For Libya, the scientists found that human-caused
climate change made the event up to 50 times more likely to happen, with up to
50% more rain during the period, as a result of human-caused greenhouse gas
emissions. The event is still extremely unusual, and can only be expected to
occur around once in 300-600 years, in the current climate.
For Greece, Bulgaria and Türkiye, the analysis showed
that climate change made the heavy rain up to 10 times more likely to happen,
with up to 40% more rain, as a result of human activities that have warmed the planet.
For this large region, which encompasses parts of the
three countries, the event is now reasonably common, and can be expected about
once every 10 years, meaning it has a 10% chance of happening each year. For
central Greece, where most of the impacts took place, the event is less
probable and only expected to happen once every 80-100 years, equivalent to a
1-1.25% chance of happening each year.
“The extreme rainfall amounts that affected central
Greece and their devastating effects are a breaking point in the way we should
re-organise the early warning systems towards impact-based alerts, the Civil
Protection response capacity, and the design of resilient infrastructures in
the era of climate change,” noted Vassiliki
Kotroni, Research Director at the National Observatory of Athens.
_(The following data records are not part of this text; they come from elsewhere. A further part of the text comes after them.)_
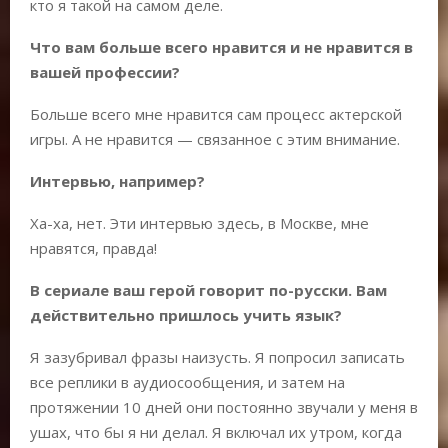
кто я такой на самом деле.
Что вам больше всего нравится и не нравится в
вашей профессии?
Больше всего мне нравится сам процесс актерской
игры. А не нравится — связанное с этим внимание.
Интервью, например?
Ха-ха, нет. Эти интервью здесь, в Москве, мне
нравятся, правда!
В сериале ваш герой говорит по-русски. Вам
действительно пришлось учить язык?
Я зазубривал фразы наизусть. Я попросил записать
все реплики в аудиосообщения, и затем на
протяжении 10 дней они постоянно звучали у меня в
ушах, что бы я ни делал. Я включал их утром, когда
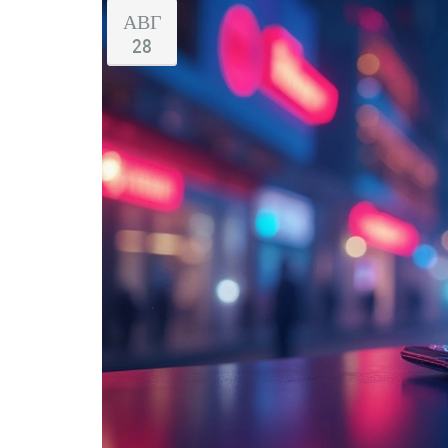
АВГ
28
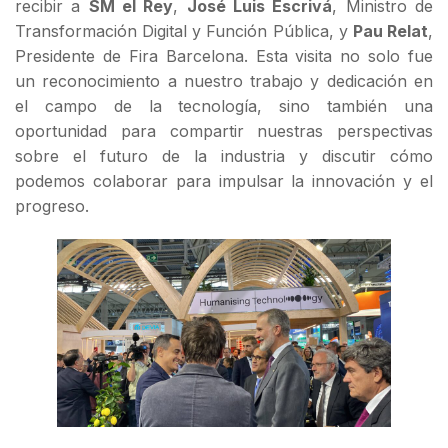
recibir a
SM el Rey
,
José Luis Escrivá
, Ministro de
Transformación Digital y Función Pública, y
Pau Relat
,
Presidente de Fira Barcelona. Esta visita no solo fue
un reconocimiento a nuestro trabajo y dedicación en
el campo de la tecnología, sino también una
oportunidad para compartir nuestras perspectivas
sobre el futuro de la industria y discutir cómo
podemos colaborar para impulsar la innovación y el
progreso.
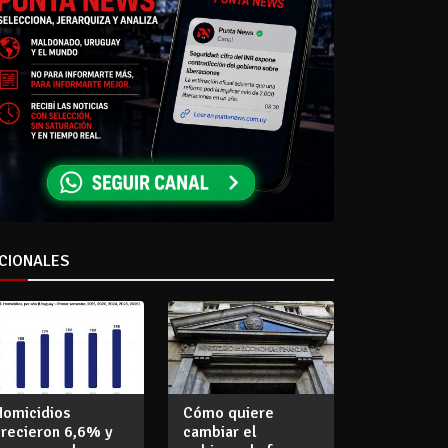
CIONALES
Homicidios
Cómo quiere
crecieron 6,6% y
cambiar el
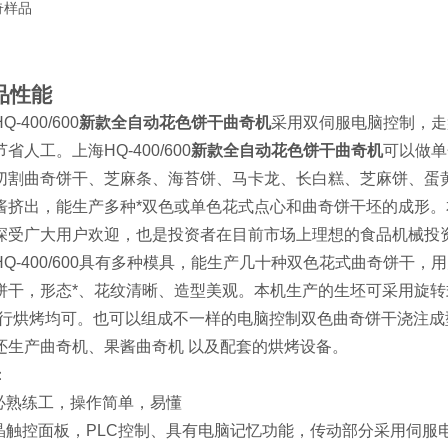
品性能
-400/600
新款全自动花色饼干曲奇机
采用双伺服电脑控制，走
省人工。上海HQ-400/600
新款全自动花色饼干曲奇机
可以做单
切割曲奇饼干、芝麻条、海苔饼、马卡龙、长白糕、芝麻饼、蛋黄饼、
酱挤出，能生产多种*双色或单色花式点心和曲奇饼干坯的成形
深受广大用户欢迎，也是投资者在目前市场上理想的食品机械投
-400/600
具有多种模具，能生产几十种双色花式曲奇饼干，用
饼干，形态*、花纹清晰、造型美观。本机生产的生坯可采用旋转
进行烘烤均可。也可以组成不一样的电脑控制双色曲奇饼干浇注成
还生产曲奇机、果酱曲奇机 以及配套的烘烤设备。
：
不必熟练工，操作简单，易懂
液晶触控面板，PLC控制、具有电脑记忆功能，传动部分采用伺服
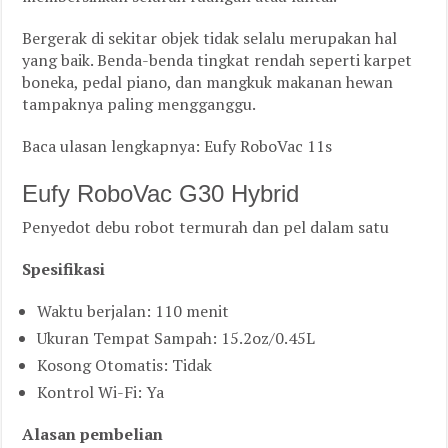
Bergerak di sekitar objek tidak selalu merupakan hal
yang baik. Benda-benda tingkat rendah seperti karpet
boneka, pedal piano, dan mangkuk makanan hewan
tampaknya paling mengganggu.
Baca ulasan lengkapnya: Eufy RoboVac 11s
Eufy RoboVac G30 Hybrid
Penyedot debu robot termurah dan pel dalam satu
Spesifikasi
Waktu berjalan: 110 menit
Ukuran Tempat Sampah: 15.2oz/0.45L
Kosong Otomatis: Tidak
Kontrol Wi-Fi: Ya
Alasan pembelian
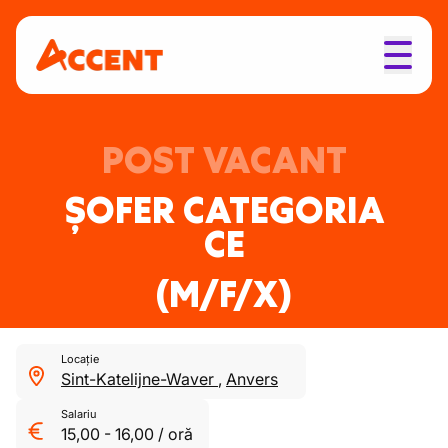
POST VACANT
ȘOFER CATEGORIA
CE
(M/F/X)
Locație
Sint-Katelijne-Waver
,
Anvers
Salariu
15,00
-
16,00
/
oră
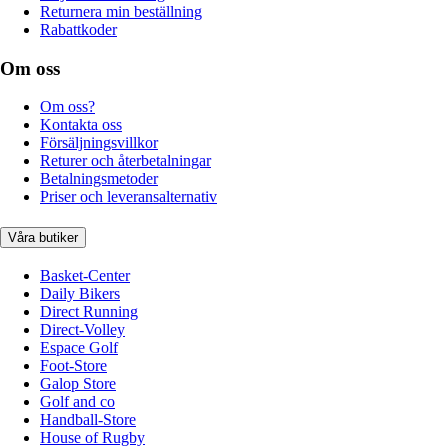
Returnera min beställning
Rabattkoder
Om oss
Om oss?
Kontakta oss
Försäljningsvillkor
Returer och återbetalningar
Betalningsmetoder
Priser och leveransalternativ
Våra butiker
Basket-Center
Daily Bikers
Direct Running
Direct-Volley
Espace Golf
Foot-Store
Galop Store
Golf and co
Handball-Store
House of Rugby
In Spain, where most of the rain fell in just a few
hours, the scientists estimated that such heavy rainfall is expected once every
40 years, but they could not conduct a full attribution analysis as the
available climate models poorly represent heavy rainfall on timescales shorter
than a day.
These findings have large mathematical uncertainties,
as the events occurred over relatively small areas, and most climate models do
not represent rainfall on these small scales well.
While the scientists cannot completely rule out the
possibility that climate change has not affected the likelihood and intensity
of events like these, they are confident that it did play a role for several
reasons: increased temperatures generally lead to heavier rainfall and studies
project heavier rain in the region as temperatures rise; they could find no
evidence of factors that might be making heavy rain less likely and balancing
the influence of climate change; and weather station data in the region shows a
trend towards heavier rain. Because of the limits in the models, the scientists
did not give a central estimate of the influence of climate change, as they
have done in previous studies, instead giving an upper-bound of the effect.
A key finding of the study is that the very large
impacts observed in some of the regions were caused by a combination of high
vulnerability of the population and their exposure to the event. In the
affected area in Central Greece, most of the cities and communities and a large
part of the infrastructure are located in flood-prone areas. In Libya, a
combination of several factors including long-lasting armed conflict, political
instability, potential design flaws and poor maintenance of dams all
contributed to the disaster. The interaction of these factors, and the very
heavy rain that was worsened by climate change, created the extreme
destruction.
The study was conducted by 13 researchers as part of
the World Weather Attribution group, including scientists from universities and
research centres in Greece, the Netherlands, the United Kingdom and the United
States.
According to Julie Arrighi, Director at the Red Cross
Red Crescent Climate Centre, “This devastating disaster shows how climate
change-fueled extreme weather events are combining with human factors to create
even bigger impacts, as more people, assets and infrastructure are exposed and
vulnerable to flood risks. However, there are practical solutions that can help
us prevent these disasters from becoming routine such as strengthened emergency
management, improved impact-based forecasts and warning systems, and
infrastructure that is designed for the future climate.”